__Required work__: What you return must match the entries word for word, minus the pictures.

==== Input material ====

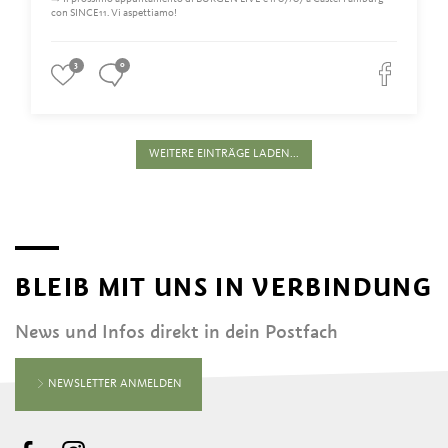
con SINCE11. Vi aspettiamo!
3
0
WEITERE EINTRÄGE LADEN...
BLEIB MIT UNS IN VERBINDUNG
News und Infos direkt in dein Postfach
NEWSLETTER ANMELDEN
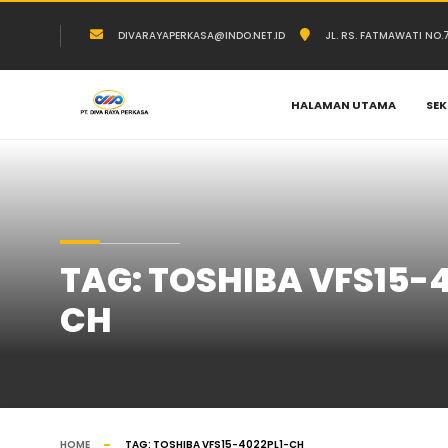
DIVARAYAPERKASA@INDO.NET.ID
JL. RS. FATMAWATI NO
HALAMAN UTAMA
SEK
TAG:
TOSHIBA VFS15-4
CH
HOME
TAG:
TOSHIBA VFS15-4022PL1-CH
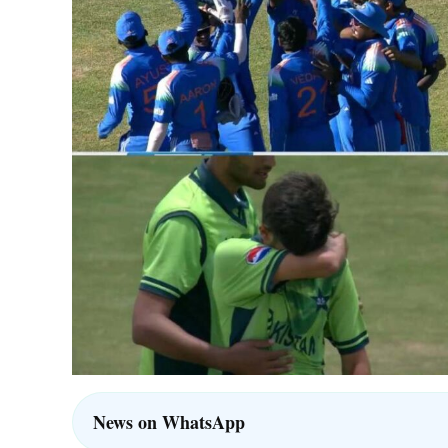
News on WhatsApp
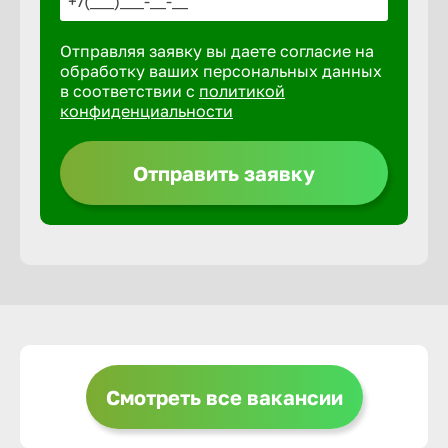
Отправляя заявку вы даете согласие на
Выкса
обработку ваших персональных данных
в соответствии с
политикой
конфиденциальности
Вышний 
Отправить заявку
Вятские 
Гай
Геленджи
Георгиев
Смотреть все вакансии
Глазов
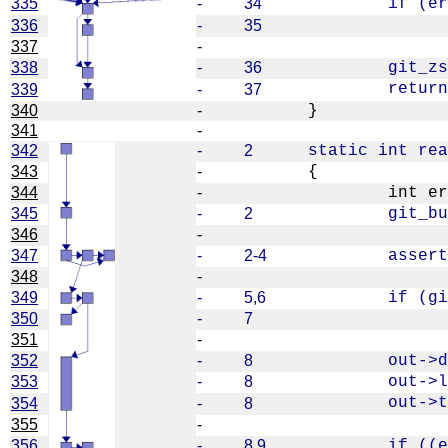
335
-
34
336
-
35
337
-
338
-
36
339
-
37
340
-
341
-
342
-
2
343
-
344
-
345
-
2
346
-
347
-
2-4
348
-
349
-
5,6
350
-
7
351
-
352
-
8
353
-
8
354
-
8
355
-
356
-
8,9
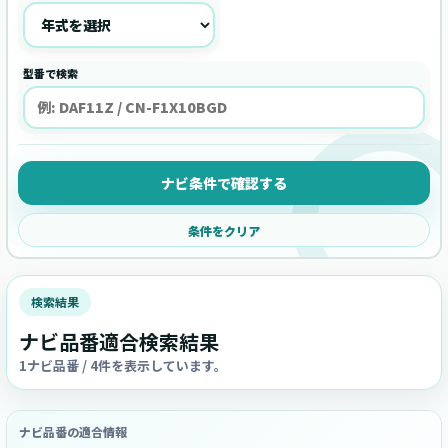
型番で検索
ナビ条件で確認する
条件をクリア
検索結果
ナビ品番適合検索結果
1ナビ品番 / 4件を表示しています。
ナビ品番の適合情報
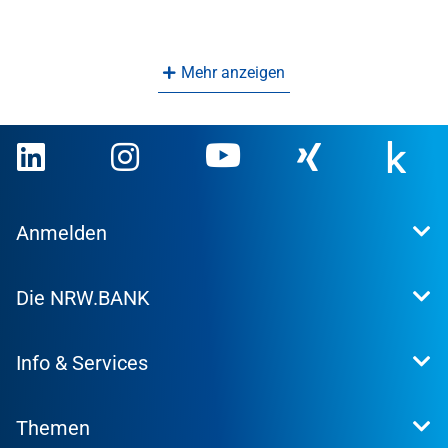
Mehr anzeigen
Anmelden
Extranet
Die NRW.BANK
Kundenportal
WohnWeb
Dafür stehen wir
Kommunenportal
Info & Services
Presse
Karriere
Kontakt
Investor Relations
Themen
Produktsuche
Research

====

__Result of the exercise__:
con SINCE11. Vi aspettiamo!
3
0
WEITERE EINTRÄGE LADEN...
BLEIB MIT UNS IN VERBINDUNG
News und Infos direkt in dein Postfach
NEWSLETTER ANMELDEN
DIVARAYAPERKASA@INDO.NET.ID
JL. RS. FATMAWATI NO
HALAMAN UTAMA
SEK
TAG:
TOSHIBA VFS15-4
CH
HOME
TAG:
TOSHIBA VFS15-4022PL1-CH
News on WhatsApp
Отправляя заявку вы даете согласие на
Выкса
обработку ваших персональных данных
в соответствии с
политикой
конфиденциальности
Вышний 
Отправить заявку
Вятские 
Гай
Геленджи
Георгиев
Смотреть все вакансии
Глазов
335
-
34
336
-
35
337
-
338
-
36
339
-
37
340
-
341
-
342
-
2
343
-
344
-
345
-
2
346
-
347
-
2-4
348
-
349
-
5,6
350
-
7
351
-
352
-
8
353
-
8
354
-
8
355
-
356
-
8,9
型番で検索
ナビ条件で確認する
条件をクリア
検索結果
ナビ品番適合検索結果
1ナビ品番 / 4件を表示しています。
ナビ品番の適合情報
Mehr anzeigen
Anmelden
Extranet
Die NRW.BANK
Kundenportal
WohnWeb
Dafür stehen wir
Kommunenportal
Info & Services
Presse
Karriere
Kontakt
Investor Relations
Themen
Produktsuche
Research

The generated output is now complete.